La lettre qui précède prouve authentiquement la destruction des granges des propriétaires. Voici maintenant une suite d’autres lettres, toutes écrites au camp des Pertis. J’insiste sur ces lettres qui font comprendre l’importance stratégique du col des Pertis, qui est encore de nos jours visité chaque année par nos troupes alpines qui y passent avec leur artillerie de montagne, et qui, dans le cas d’une guerre avec l’Italie, deviendrait un point important en seconde ligne de défense :
« En Col des Pertis, le 8 juillet 1690.
« MONSIEUR LE CONSUL,
« Comme mon frère ny point d’officier n’est venu pour me relever, je suis obligé d’aller à la garde de la Grave pour en prendre la moytié pour renforcer la nostre et pour y faire la relevée. J’ay étably à ma place, jusques à mon retour, le fils de Monsieur Jasques d’Auris, et comme il n’a pas beaucoup d’expériance, j’ay retenu Claude Bellet, de vostre communeauté, pour le seconder, ne pouvant pas mieux faire, et j’ay bien du regret de quitter la garde. Vous envoyerez des vivres audit Bellet aujourd’hui par un exprex; si les muletiers que je vous avais demandé fussent venus, j’en aurais pris des leurs, mais comme je vois que personne ne vient et que vous négligez les affaires du Roy de la sorte, vous en pourriez estre enpayne, car s’il arrivait quelque malheur la fautte serait toute sur vous, et il fault que vous sachiez qu’il me faut encore pour le moins quarante charges d’ardoises et je les devrais déjà avoir dimanche matin; j’en conféreray aveq vous car je prétends de retourner ce soir de la Grave coucher en ce lieu, et demain aller coucher au bourg, c’est pourquoi vous m’envoyerez demain deux heures avant le jour un cheval ou mulet jusques à la Pisse, parce que je partirai d’icy à la pointe du jour ; si mon frère ou quelque autre venait ce soir, il ne faudrait rien envoyer, parce que je profiterais de leur monture ; je n’ay plus de vivres que les moytiés du pain de Besses que m’aviez envoyé. Monsr Aymond, curé du Chasallet, et le sieur Paillas vinrent, hyer de parler à Monsr d’Arve, à Saint-Jean-d’Arve, et me dirent des nouvelles que je vous diray demain et à Monsr Guerre et Mr Roux ; je les fis goutter avec moy, sans quoy j’aurais encore du vin, cependant il m’a fallu boire de l’eau ce mattin à mon dîner. Je vous salue, Mr Guerre, curé à Besse, et Mr Roux.

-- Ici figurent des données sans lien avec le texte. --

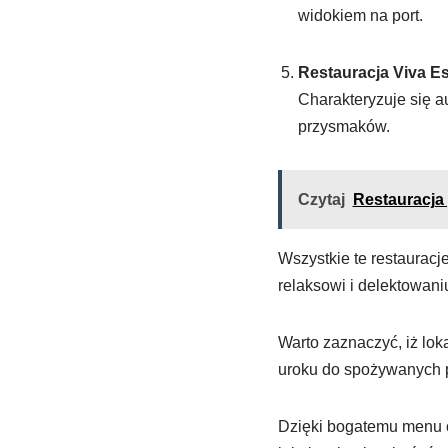
widokiem na port.
Restauracja Viva E
Charakteryzuje się 
przysmaków.
Czytaj
Restauracja 
Wszystkie te restauracje
relaksowi i delektowani
Warto zaznaczyć, iż lo
uroku do spożywanych 
Dzięki bogatemu menu o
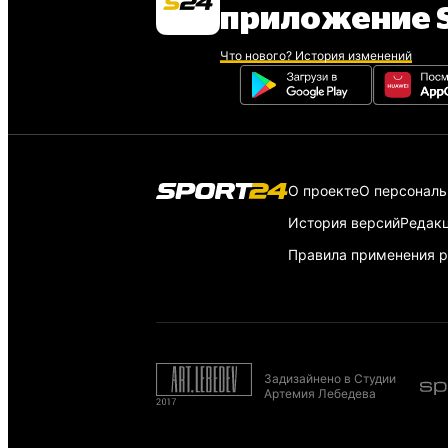
приложение S
Что нового? История изменений
О проекте
О персонал
История версий
Редак
Правила применения р
Задизайнено в Студии
Артемия Лебедева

« Votre très humble serviteur,
« Signé: GIRAUD. »
« Au Camp des Pertis, ce 8e juillet 1690.
« MONSIEUR LE CONSUL,
« J’ay oublié de prendre vos vivres avant que de vous quitter, dans la croyance où j’estais d’en trouver quelque peu ça haut; mon frère est allé à la Grave, nos soldats m’ont assuré qu’il vient demain; je vous prie d’avoir la bonté de donner ordre au sieur André Dosde de m’envoyer du pain, du vin et du fromage comme il en envoyait à mon frère. Il y a beaucoup de nos soldats qui n’ont point de pain, parce qu’ils demeureront icy plus de temps qu’ils ne croiaient pas, pesez exactement le pain que vous ferez apporter pour les soldats et l’on les fera payer avant que je les distribue. Ils demandent aussi du vin et rien ne leur sera délivré qu’ils rie l’ayent payé.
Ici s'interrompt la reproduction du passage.